This article is a followup to my previous post about testssl.sh-processor. In short, now that I had mass execution of many endpoints, I now needed to be able to do something with all the testssl.sh command invocation JSON result files laying around.
My goal was to be able to react to each JSON result file output by testssl.sh, analyze the results and basically notify a Slack channel and copy the offending result file off to another location (if vulnerabilities or expiration were found). In and of itself this use-case was pretty common, however I wanted to code something that was a bit more configurable; a generic reactive engine for testssl.sh JSON result files.

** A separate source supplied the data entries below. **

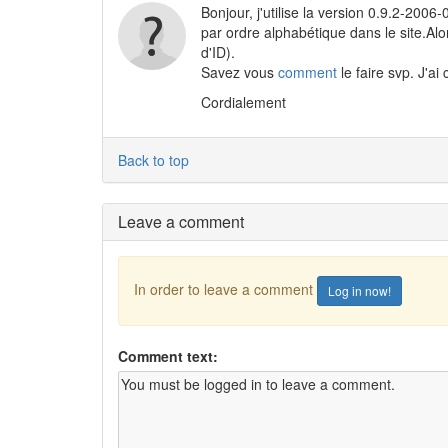
Bonjour, j'utilise la version 0.9.2-2006
par ordre alphabétique dans le site.Alor
d'ID).
Savez vous
comment
le faire svp. J'a
Cordialement
Back to top
Leave a comment
In order to leave a comment
Log in now!
Comment text:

The result of this was another daemon that you could drop into a larger pipeline called testssl.sh-alerts on github (https://github.com/bitsofinfo/testssl.sh-alerts)
This daemon monitors a directory for new testssl.sh JSON result output files, evaluates them using ObjectPath expressions to trigger events which can be reacted to in different ways such as sending Slack alerts, copying JSON result files to a new location or anything else you with do do. You can implement a simple python
Reactor with a
handleTriggers method and do whatever you want to extend the available functionality.
The entire project is configurable via YAML config files that let you configure the “triggers” that will evaluate the JSON results, then trip one or more “reactors” to do something. (such as send a Slack alert or copy a file). If thats not enough you can easily implement your own “Reactors” to do something else (i.e. throw a message into a Kafka queue or whatever).
The best place to start is to check out the docs at https://github.com/bitsofinfo/testssl.sh-alerts and go from there.
This is currently being used in my use-case to evaluate the results of hundreds of testssl.sh JSON result files generated many times daily which are ultimately produced by testssl.sh-processor. I hope you find it useful as well!